A Buddy for Betelgeuse: Binarity as the Origin of the Long Secondary Period in $\alpha$ Orionis

TL;DR

This paper proposes that Betelgeuse's long secondary period is caused by a low-mass companion, predicting its existence and characterizing its properties to explain observed lightcurve and radial velocity variations.

Contribution

It introduces a binary companion hypothesis for Betelgeuse's LSP, providing detailed predictions of its mass, orbit, and observational signatures, challenging previous explanations.

Findings

Predicted a low-mass companion, Betelgeuse B, with specific orbital parameters.

Demonstrated consistency of the binary model with existing observational data.

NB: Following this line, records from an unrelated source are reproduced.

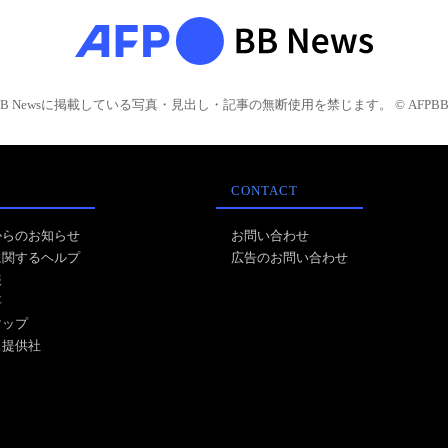
BB Newsに掲載している写真・見出し・記事の無断使用を禁じます。 © AFPBB 
CONTACT
からのお知らせ
お問い合わせ
に関するヘルプ
広告のお問い合わせ
報
事
マップ
ス提供社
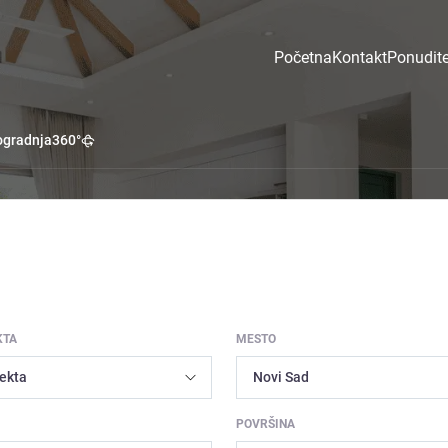
Početna
Kontakt
Ponudite
gradnja
360°
KTA
MESTO
POVRŠINA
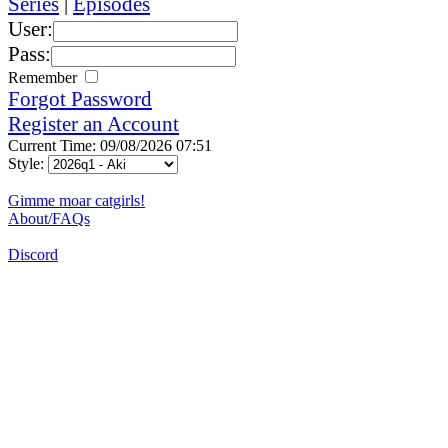
Series
|
Episodes
User:
Pass:
Remember
Forgot Password
Register an Account
Current Time: 09/08/2026 07:51
Style:
Gimme moar catgirls!
About/FAQs
Discord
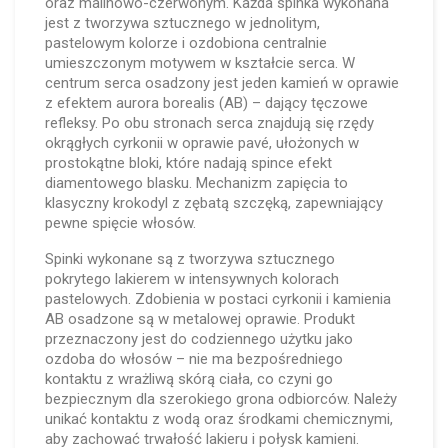
oraz malinowo-czerwonym. Każda spinka wykonana
jest z tworzywa sztucznego w jednolitym,
pastelowym kolorze i ozdobiona centralnie
umieszczonym motywem w kształcie serca. W
centrum serca osadzony jest jeden kamień w oprawie
z efektem aurora borealis (AB) – dający tęczowe
refleksy. Po obu stronach serca znajdują się rzędy
okrągłych cyrkonii w oprawie pavé, ułożonych w
prostokątne bloki, które nadają spince efekt
diamentowego blasku. Mechanizm zapięcia to
klasyczny krokodyl z zębatą szczęką, zapewniający
pewne spięcie włosów.
Spinki wykonane są z tworzywa sztucznego
pokrytego lakierem w intensywnych kolorach
pastelowych. Zdobienia w postaci cyrkonii i kamienia
AB osadzone są w metalowej oprawie. Produkt
przeznaczony jest do codziennego użytku jako
ozdoba do włosów – nie ma bezpośredniego
kontaktu z wrażliwą skórą ciała, co czyni go
bezpiecznym dla szerokiego grona odbiorców. Należy
unikać kontaktu z wodą oraz środkami chemicznymi,
aby zachować trwałość lakieru i połysk kamieni.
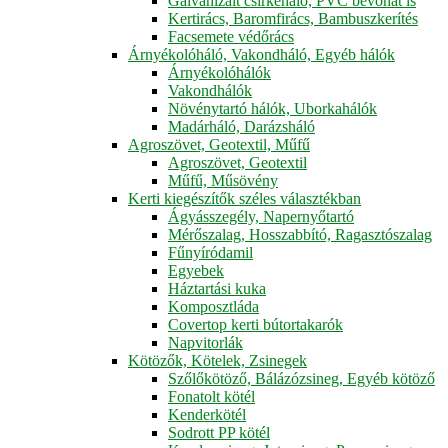
Galvanizált csirkeháló, PVC bevonat is
Kertirács, Baromfirács, Bambuszkerítés
Facsemete védőrács
Árnyékolóháló, Vakondháló, Egyéb hálók
Árnyékolóhálók
Vakondhálók
Növénytartó hálók, Uborkahálók
Madárháló, Darázsháló
Agroszövet, Geotextil, Műfű
Agroszövet, Geotextil
Műfű, Műsövény
Kerti kiegészítők széles választékban
Ágyásszegély, Napernyőtartó
Mérőszalag, Hosszabbító, Ragasztószalag
Fűnyíródamil
Egyebek
Háztartási kuka
Komposztláda
Covertop kerti bútortakarók
Napvitorlák
Kötözők, Kötelek, Zsinegek
Szőlőkötöző, Bálázózsineg, Egyéb kötöző
Fonatolt kötél
Kenderkötél
Sodrott PP kötél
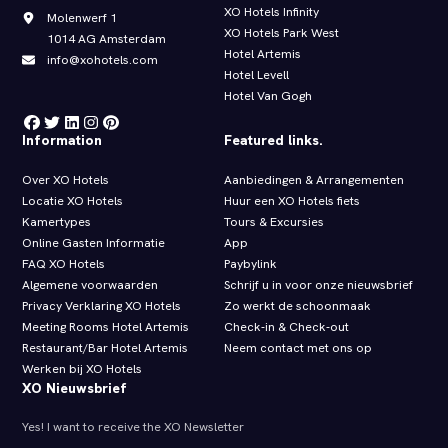
XO Hotels Infinity
Molenwerf 1
XO Hotels Park West
1014 AG Amsterdam
Hotel Artemis
info@xohotels.com
Hotel Levell
Hotel Van Gogh
Information
Featured links.
Over XO Hotels
Aanbiedingen & Arrangementen
Locatie XO Hotels
Huur een XO Hotels fiets
Kamertypes
Tours & Excursies
Online Gasten Informatie
App
FAQ XO Hotels
Paybylink
Algemene voorwaarden
Schrijf u in voor onze nieuwsbrief
Privacy Verklaring XO Hotels
Zo werkt de schoonmaak
Meeting Rooms Hotel Artemis
Check‑in & Check‑out
Restaurant/Bar Hotel Artemis
Neem contact met ons op
Werken bij XO Hotels
XO Nieuwsbrief
Yes! I want to receive the XO Newsletter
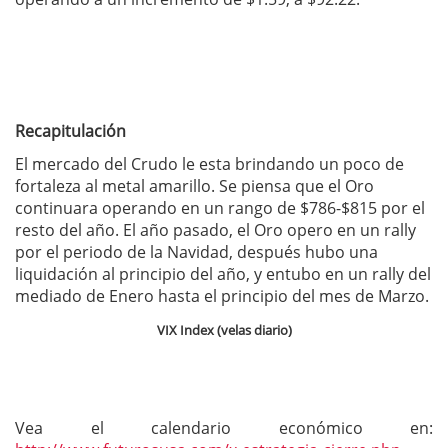
Recapitulación
El mercado del Crudo le esta brindando un poco de
fortaleza al metal amarillo. Se piensa que el Oro
continuara operando en un rango de $786-$815 por el
resto del año. El año pasado, el Oro opero en un rally
por el periodo de la Navidad, después hubo una
liquidación al principio del año, y entubo en un rally del
mediado de Enero hasta el principio del mes de Marzo.
VIX Index (velas diario)
Vea el calendario económico en:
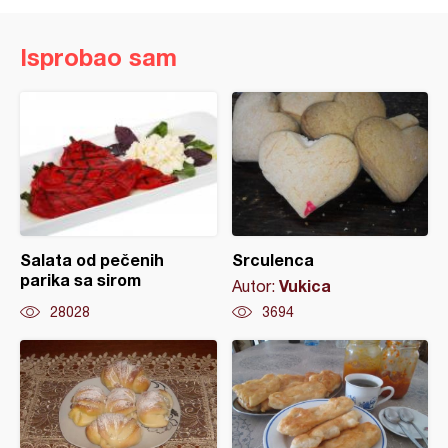
Isprobao sam
Salata od pečenih
Srculenca
parika sa sirom
Vukica
Autor:
28028
3694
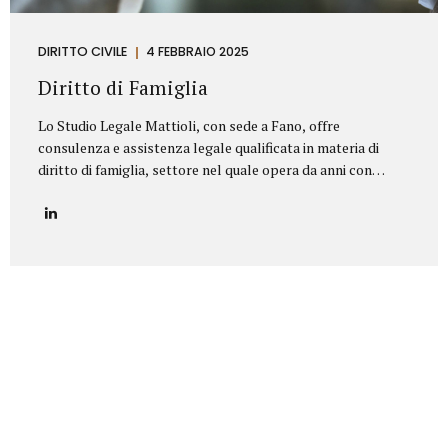
DIRITTO CIVILE
4 FEBBRAIO 2025
Diritto di Famiglia
Lo Studio Legale Mattioli, con sede a Fano, offre
consulenza e assistenza legale qualificata in materia di
diritto di famiglia, settore nel quale opera da anni con
serietà, competenza e riservatezza. Grazie a un’esperienza
consolidata, lo Studio affronta con professionalità tutte le
problematiche legate ai rapporti familiari e patrimoniali,
fornendo un’assistenza personalizzata anche nelle
situazioni più delicate o conflittuali. Rappresenta un punto
di riferimento per chi è alla ricerca di un avvocato divorzista
a Fano o di una consulenza specialistica in diritto di
famiglia. Principali aree di intervento: Separazioni
personali (consensuali e giudiziali):Assistenza legale nelle
pratiche di separazione legale a Fano,...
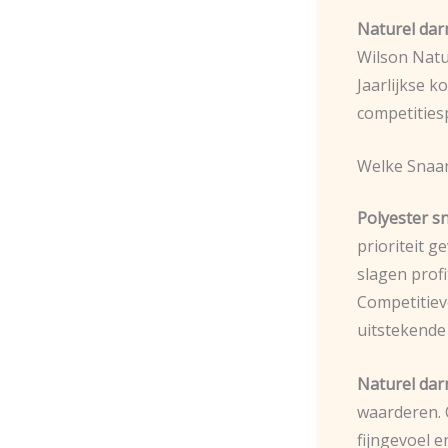
Naturel dar
Wilson Natu
Jaarlijkse 
competities
Welke Snaar 
Polyester sn
prioriteit g
slagen prof
Competitiev
uitstekende
Naturel da
waarderen. 
fijngevoel e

Identified observational tests to confirm the companion's existence.

Abstract

We predict the existence of $\alpha$ Ori B, a low-mass companion orbiting Betelgeuse. This is motivated by the presence of a 2170-day Long Secondary Period (LSP) in Betelgeuse's lightcurve, a periodicity $\approx5$ times longer than the star's 416 day fundamental radial pulsation mode. While binarity is currently the leading hypothesis for LSPs in general, the LSP and the radial velocity variation observed in Betelgeuse, taken together, necessitate a revision of the prevailing physical picture. The lightcurve-RV phase difference requires a companion to be behind Betelgeuse at the LSP luminosity minimum, 180 degrees out of phase with the system orientation associated with occultation. We demonstrate the consistency of this model with available observational constraints and identify tensions in all other proposed LSP hypotheses. Within this framework, we calculate a mass for $\alpha$ Ori B of $M\sin i =1.17\pm0.7\,M_\odot$ and an orbital separation of $1850\pm70\,R_\odot$, or $2.43^{+0.21}_{-0.32}$ times the radius of Betelgeuse. We then describe the features of the companion as constrained by the fundamental parameters of Betelgeuse and its orbital system, and discuss what would be required to confirm the companion's existence observationally.